### Task directions
Any pictures in the records below should be skipped; write out everything else exactly.

### Records for the task
□ □ □ □ □ □ □

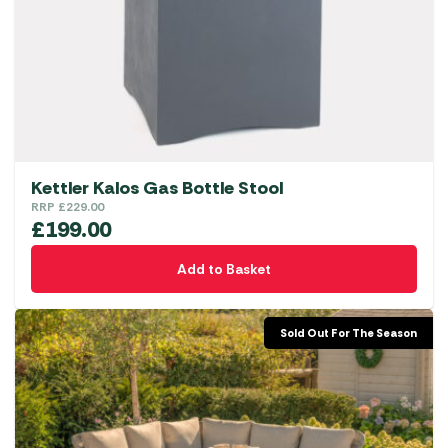
Kettler Kalos Gas Bottle Stool
RRP
£
229.00
£
199.00
Add to Basket
Sold Out For The Season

□ □ □ □ □ □ □

### Result for this exercise
Kettler Kalos Gas Bottle Stool
RRP
£
229.00
£
199.00
Add to Basket
Sold Out For The Season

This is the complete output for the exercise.